Les trois moteurs d’Ethereum en 2026 : infrastructure IA, staking institutionnel et essor des RWA redéfinissent sa valorisation

Mis à jour: 30/04/2026 07:21

En 2026, Ethereum opère une transformation majeure, passant de sa position de « blockchain publique crypto » à celle « d’infrastructure financière numérique mondiale ». Cette évolution ne relève pas d’un simple effet d’annonce : il s’agit d’une tendance structurelle soutenue par les données on-chain, les mouvements institutionnels et le développement de l’écosystème.

Au 30 avril 2026, les données de marché de Gate indiquent qu’Ethereum (ETH) s’échange à 2 245,6 $, avec un volume de transactions sur 24 heures de 376 millions de dollars, une capitalisation de 275,69 milliards de dollars et une part de marché de 10,41 %. Sur l’année écoulée, l’ETH a progressé d’environ 41,53 %. Bien que ce chiffre marque un repli par rapport à son sommet historique de 4 946,05 $ atteint en août 2025, les dynamiques fondamentales d’offre et de demande du réseau ont profondément évolué.

Trois catalyseurs synchronisés

Depuis le début de 2026, trois tendances indépendantes mais complémentaires se sont manifestées au sein de l’écosystème Ethereum.

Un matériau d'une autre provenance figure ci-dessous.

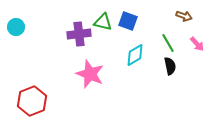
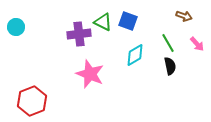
green triangle: rotated 12 degrees clockwise
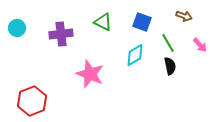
blue square: moved 14 px right, 1 px down
cyan circle: moved 1 px right, 1 px down
purple cross: moved 18 px left
pink arrow: moved 3 px right, 1 px down
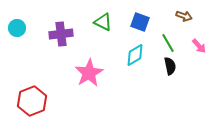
blue square: moved 2 px left
pink arrow: moved 1 px left, 1 px down
pink star: moved 1 px left, 1 px up; rotated 20 degrees clockwise
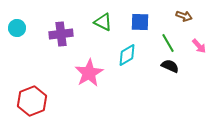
blue square: rotated 18 degrees counterclockwise
cyan diamond: moved 8 px left
black semicircle: rotated 54 degrees counterclockwise
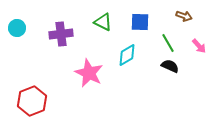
pink star: rotated 16 degrees counterclockwise
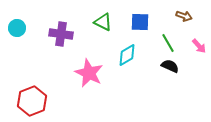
purple cross: rotated 15 degrees clockwise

Le nombre d’agents IA déployés on-chain a bondi de plus de 200 % d’un trimestre à l’autre au premier trimestre 2026. D’importants volumes d’inférences et de transactions sont désormais exécutés directement sur Ethereum et ses solutions de couche 2, alimentant la demande d’ETH en tant que carburant computationnel et collatéral. Parallèlement, la participation institutionnelle au staking s’est nettement accrue : BlackRock a lancé son premier ETF Ethereum avec récompenses de staking (symbole ETHB), le Mini Trust Ethereum de Grayscale a régulièrement augmenté ses avoirs stakés, et la société de gestion de trésorerie Bitmine Immersion Technologies a alloué 77,2 % de ses avoirs en ETH au staking. De plus, la capitalisation on-chain des actifs réels tokenisés (RWA) est passée d’environ 4,1 milliards de dollars il y a un an à plus de 17 milliards, soit un taux de croissance annuel de 315 %, illustrant l’accélération de la migration des actifs financiers traditionnels vers la blockchain.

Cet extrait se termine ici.